Honda FCV and fuel cell thoughts…
November 19, 2014 § Leave a comment
Honda has been leasing hydrogen-driven fuel cell cars since 2002 to selected customers, and has finally confirmed a date for formal launch and production of its FCV: March 2016 in Japan, with sales in the US and Europe to follow. Name to be announced nearer to the time. Latest version was unveiled in Tokyo this week – timed to coincide with Toyota’s launch of the Mirai – and Honda’s claiming a first in its powertrain layout: the entire drivetrain, including the fuel cell stack, is packaged under the bonnet, thus enabling a five-seat cabin (the Mirai’s only a four-seater). This also allows for the easier development of other bodystyles on the same platform at a later date. Developments from the earlier FCX Clarity prototypes include a downsizing of the fuel cell stack, 33% smaller but showing a performance improvement of around 60%, achieving a power output of over 100kW and power density of up to 3.1kW/L. The FCV has a single high-pressure tank for hydrogen storage, and Honda promises a cruising range of over 700km (434 miles), again outdoing the 300-mile Toyota; refuelling takes around three minutes.

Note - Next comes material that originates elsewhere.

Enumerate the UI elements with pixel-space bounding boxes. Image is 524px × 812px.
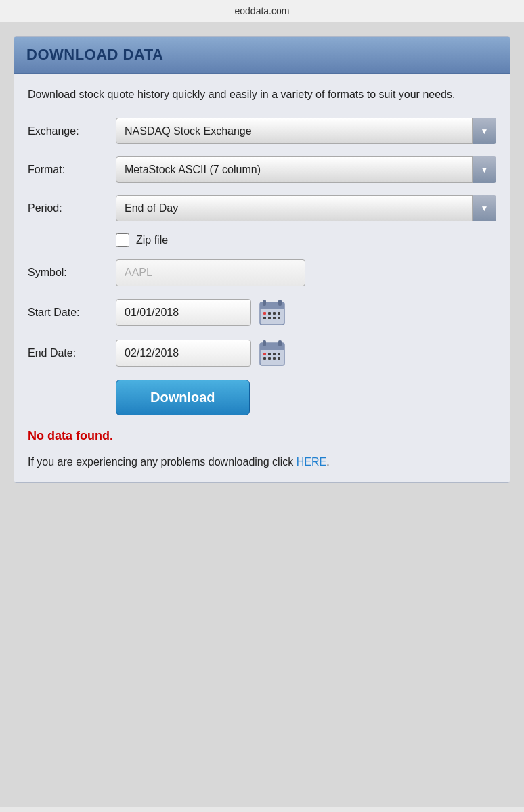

Honda has further developed a couple of handy accessories and items of auxiliary equipment: also on display in Tokyo is its Power Exporter Concept, a device delivering 9kW of external AC power from the FCV, and its Smart Hydrogen Station, a mini-generator with a high-pressure electrolyser.
The week’s focus on fuel cells has got me thinking about hydrogen again; as a fuel, it demands energy for its synthesis and supply, and the establishment/expansion of an industrial infrastructure, just to produce electricity which can otherwise drive a car very effectively when supplied from an externally-charged battery. WTW carbon-impact lifecycle analyses bear this out. In the car, a fuel cell is still a complex and expensive thing to fit – again, to drive a motor which can be directly powered by electricity. But perhaps my biggest objection to hydrogen as a claimed fuel of the future is that it’s increasingly looking like a like-for-like solution for petrol/diesel on a business level and it lacks (though the advent of home electrolysers could change this) the disruptive potential of EVs, which can be charged at home or work, from solar/wind/hydro, without having to run to a filling station or engage with the oil companies. Still, zero tailpipe emissions (apart from water vapour) can only be a Good Thing, and it does occur to me that, until the 400-mile EV arrives at a reasonable price, a fuel cell car is going to be easier to run for longer-distance drivers, especially those who (like me) have no access to domestic/workplace/somewhere to plug in overnight or for sufficient time to completely charge. That three-minute refuelling time is sounding pretty convenient.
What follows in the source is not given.